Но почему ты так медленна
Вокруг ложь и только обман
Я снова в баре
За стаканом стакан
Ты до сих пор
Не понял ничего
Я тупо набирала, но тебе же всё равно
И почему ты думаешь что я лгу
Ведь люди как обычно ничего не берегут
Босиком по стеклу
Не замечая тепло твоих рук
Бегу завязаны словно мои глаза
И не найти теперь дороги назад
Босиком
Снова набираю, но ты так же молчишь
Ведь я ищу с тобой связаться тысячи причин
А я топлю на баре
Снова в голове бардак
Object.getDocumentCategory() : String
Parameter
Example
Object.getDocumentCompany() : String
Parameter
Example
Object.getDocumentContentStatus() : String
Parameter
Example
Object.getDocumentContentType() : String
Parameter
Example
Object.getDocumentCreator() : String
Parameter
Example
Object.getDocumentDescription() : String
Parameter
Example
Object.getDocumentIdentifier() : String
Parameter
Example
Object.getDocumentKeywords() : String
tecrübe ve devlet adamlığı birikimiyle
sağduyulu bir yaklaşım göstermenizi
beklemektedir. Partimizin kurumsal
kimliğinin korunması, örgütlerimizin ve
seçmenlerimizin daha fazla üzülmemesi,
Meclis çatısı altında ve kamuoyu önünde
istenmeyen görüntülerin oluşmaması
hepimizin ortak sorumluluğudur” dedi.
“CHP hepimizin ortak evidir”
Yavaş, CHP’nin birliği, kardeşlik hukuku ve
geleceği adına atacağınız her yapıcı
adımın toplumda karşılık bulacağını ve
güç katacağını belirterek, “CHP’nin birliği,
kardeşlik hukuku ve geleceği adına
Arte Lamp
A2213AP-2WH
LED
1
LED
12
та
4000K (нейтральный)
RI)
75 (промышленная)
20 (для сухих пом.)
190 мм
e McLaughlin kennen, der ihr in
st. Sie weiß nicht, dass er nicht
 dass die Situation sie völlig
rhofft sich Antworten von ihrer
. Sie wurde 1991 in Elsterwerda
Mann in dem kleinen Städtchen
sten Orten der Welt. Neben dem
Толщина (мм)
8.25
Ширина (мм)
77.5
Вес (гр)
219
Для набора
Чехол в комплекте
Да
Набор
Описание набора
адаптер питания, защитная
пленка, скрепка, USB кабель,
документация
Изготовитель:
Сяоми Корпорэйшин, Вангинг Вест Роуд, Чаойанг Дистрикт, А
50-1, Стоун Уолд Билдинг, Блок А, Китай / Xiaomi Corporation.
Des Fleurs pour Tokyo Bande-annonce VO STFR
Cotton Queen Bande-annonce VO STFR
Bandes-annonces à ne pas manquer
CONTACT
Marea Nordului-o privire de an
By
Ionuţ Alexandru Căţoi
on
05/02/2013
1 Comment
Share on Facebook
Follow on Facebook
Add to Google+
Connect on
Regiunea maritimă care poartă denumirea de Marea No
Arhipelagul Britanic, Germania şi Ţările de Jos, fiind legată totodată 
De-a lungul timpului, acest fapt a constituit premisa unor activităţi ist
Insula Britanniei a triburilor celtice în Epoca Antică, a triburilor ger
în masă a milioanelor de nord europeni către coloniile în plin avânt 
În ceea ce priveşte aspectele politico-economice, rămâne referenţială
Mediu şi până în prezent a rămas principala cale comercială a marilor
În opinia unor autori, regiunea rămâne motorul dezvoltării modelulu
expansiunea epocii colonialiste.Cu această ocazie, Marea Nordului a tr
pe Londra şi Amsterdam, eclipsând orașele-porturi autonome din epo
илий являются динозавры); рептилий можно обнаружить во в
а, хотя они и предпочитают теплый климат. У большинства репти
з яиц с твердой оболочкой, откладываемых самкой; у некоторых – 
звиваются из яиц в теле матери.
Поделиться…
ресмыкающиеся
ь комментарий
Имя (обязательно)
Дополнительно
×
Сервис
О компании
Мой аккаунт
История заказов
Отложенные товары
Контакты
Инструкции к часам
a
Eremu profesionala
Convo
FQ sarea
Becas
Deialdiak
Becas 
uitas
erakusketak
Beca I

···

Task prompt:
Take the entries above and return only the lines from the one with "Ширина (мм)" to the one with "Сяоми Корпорэйшин, Вангинг", both included, unchanged.

Response to this exercise:
Ширина (мм)
77.5
Вес (гр)
219
Для набора
Чехол в комплекте
Да
Набор
Описание набора
адаптер питания, защитная
пленка, скрепка, USB кабель,
документация
Изготовитель:
Сяоми Корпорэйшин, Вангинг Вест Роуд, Чаойанг Дистрикт, А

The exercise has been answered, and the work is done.